Jupiter. Oh ! quel changement ! Lui si beau, si riche, entouré de tant d’amis ! Que lui est-il donc arrivé pour en être réduit là, sec, misérable, piochant pour un salaire, si j’en juge à l’énorme hoyau qu’il porte ?

[8] Mercure. On pourrait croire qu’il a été victime de sa bonté, de sa philanthropie, de sa sympathie envers les malheureux ; mais, en réalité, il ne doit s’en prendre qu’à sa folie, à sa niaiserie, au mauvais choix de ses amis : il ne voyait pas qu’il rendait service à des corbeaux et à des loups ; il prenait, le malheureux, ces vautours qui lui rongeaient le foie pour des amis sincères, et croyait d’affectueux compagnons ces gens qui n’aimaient que ses viandes. Aussi, lorsqu’ils eurent complètement mis à nu ses os, rongé et sucé sa moelle proprement et soigneusement, ils sont partis, le laissant sec, coupé dans sa racine ; ils ne le connaissent plus, ne le regardent plus (car à quoi bon ?), ne lui portent aucun secours et ne lui donnent rien en échange de ses bienfaits. Voilà pourquoi, la pioche en main, vêtu de cuir, comme vous voyez, il a quitté la ville par honte, travaille aux champs pour un salaire, l’âme aigrie par les malheurs, lorsqu’il voit ceux qu’il a enrichis passer fièrement auprès de lui, sans se rappeler seulement s’il se nomme Timon.
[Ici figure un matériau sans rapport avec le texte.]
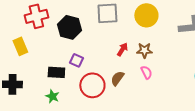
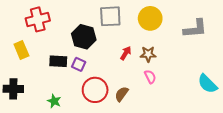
black hexagon: (69, 27) -> (84, 37), moved
black rectangle: (56, 72) -> (58, 61), moved
brown semicircle: (117, 78) -> (122, 94), moved

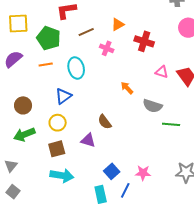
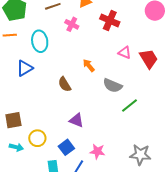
brown semicircle: (105, 122) -> (65, 84), moved
yellow circle: (58, 123) -> (37, 138), moved
green line: (171, 124) -> (130, 106), turned -48
purple triangle: (88, 140) -> (76, 120), moved
cyan arrow: (62, 176) -> (16, 147), size x0.6

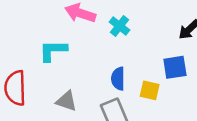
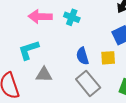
gray triangle: (66, 101) -> (44, 75), moved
[9] Jupiter. Ce n’est pas un homme à dédaigner ou à laisser de côté ; l’infortuné a le droit de se plaindre, et nous ressemblerions à de détestables flatteurs, si nous l’abandonnions, lui qui, tant de fois, a brûlé sur nos autels les cuisses les plus grasses des taureaux et des chèvres : j’en ai encore le fumet dans les narines. Mais tant d’occupations, le grand tumulte qu’excitent les parjures, les brigands et les ravisseurs, la crainte des sacrilèges (et il y en a un si grand nombre, il est si difficile de s’en garantir, que je n’ai pas le temps de fermer l’œil), tout cela m’a empêché depuis longtemps d’arrêter mes regards sur l’Attique, surtout depuis que la philosophie et les batailles de mots y sont à la mode. Ces disputailleries, ces criailleries m’empêchent d’entendre les prières ; et il faut, ou que je reste assis les oreilles bouchées, ou que je sois assourdi de leur vertu, de leur spiritualité et autres inepties, qu’ils vocifèrent tous ensemble et à haute voix. Voilà pourquoi je ne me suis pas occupé de ce brave homme, qui en vaut pourtant la peine.

  1. Sur ces fêtes, voy. Thucydide, I, cxxi.